That’s not what is going to happen. Copilot will simply increase productivity over, and where before they needed 10 people, gradually, through attrition they will need only 9, then 8, and so on. That does not mean higher unemployment though, it means more product.
Businesses want to grow, not keep stable. They might fire a few ppl in the short term, but in the long term it’s more likely the group of 10 would just do now the work of a 12-13 group with AI, producing hugher outputs for the same money they were getting before, meaning extra profit for the shareholders.

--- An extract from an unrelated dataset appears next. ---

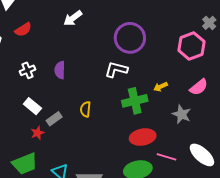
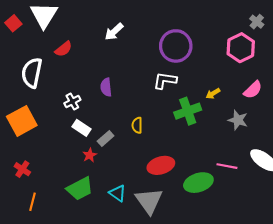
white cross: (28, 70) -> (72, 102), moved
red ellipse: (143, 137) -> (161, 165), moved

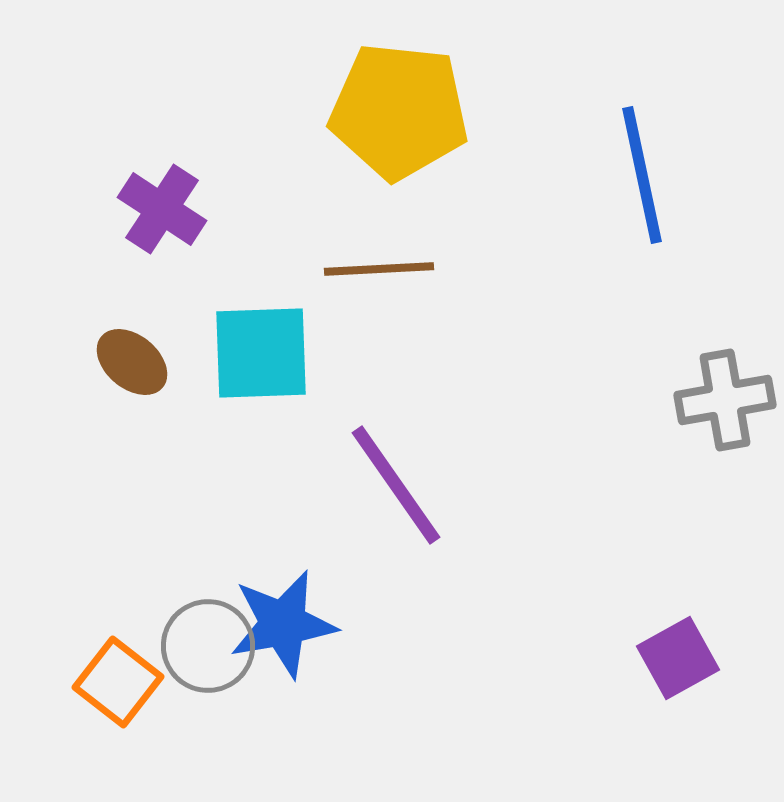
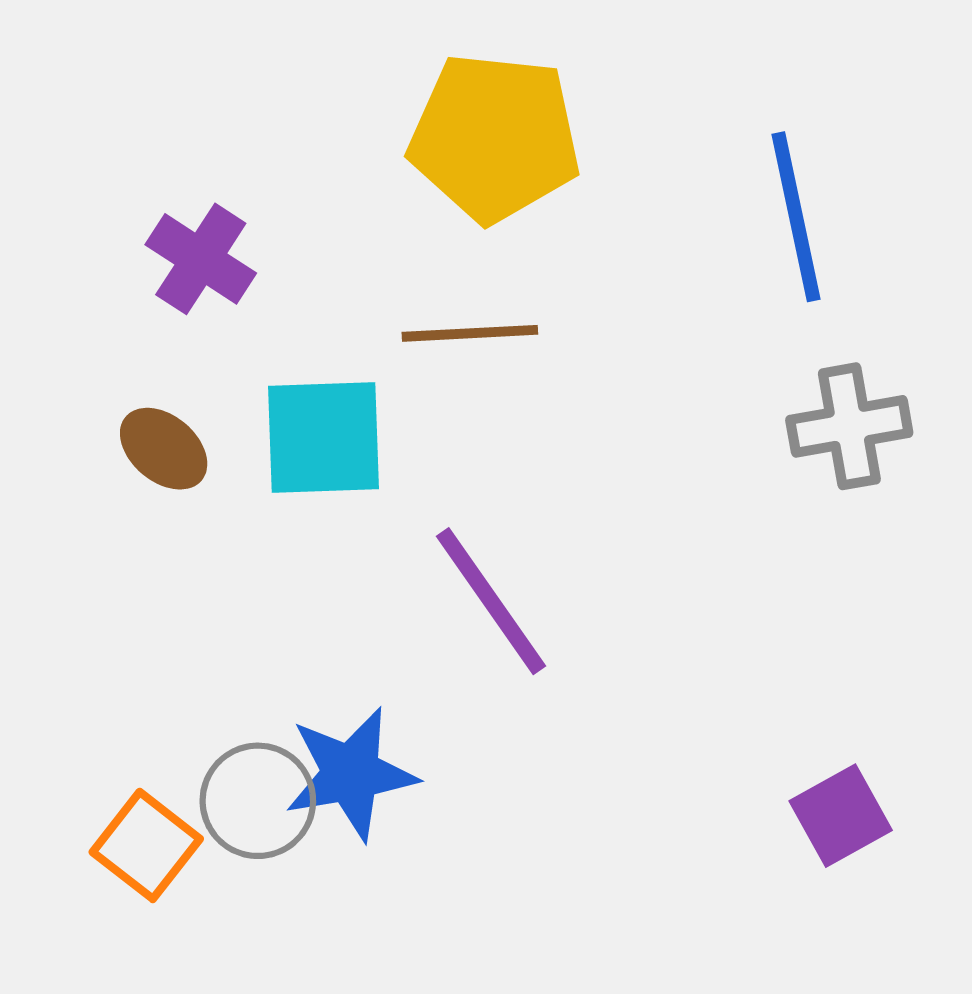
gray cross: (725, 400) -> (849, 426), moved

That’s not what is going to happen. Copilot will simply increase productivity over, and where before they needed 10 people, gradually, through attrition they will need only 9, then 8, and so on. That does not mean higher unemployment though, it means more product.
“AI means there will be fewer people required to do the same amount of work”
“this does not mean higher unemployment”
I think you left out a steep off reasoning there. At least, I don’t follow.
When productivity increases (as it has been doing for ages) the manufacturing output increases. That’s what normally happens.
But the amount of workers will only stay the same if demand grows at the same rate as the production output.
Well, the price goes down, or/end the salaries go up, or resources are freed for new investments…
Only in the last case there is a chance that the amount of jobs will remain the same, the other cases will lead to lost jobs.
Prices going down leads to increased demand and expansion. Salaries (everywhere) going up lead to increased demand and expansion.
Businesses want to grow, not keep stable. They might fire a few ppl in the short term, but in the long term it’s more likely the group of 10 would just do now the work of a 12-13 group with AI, producing hugher outputs for the same money they were getting before, meaning extra profit for the shareholders.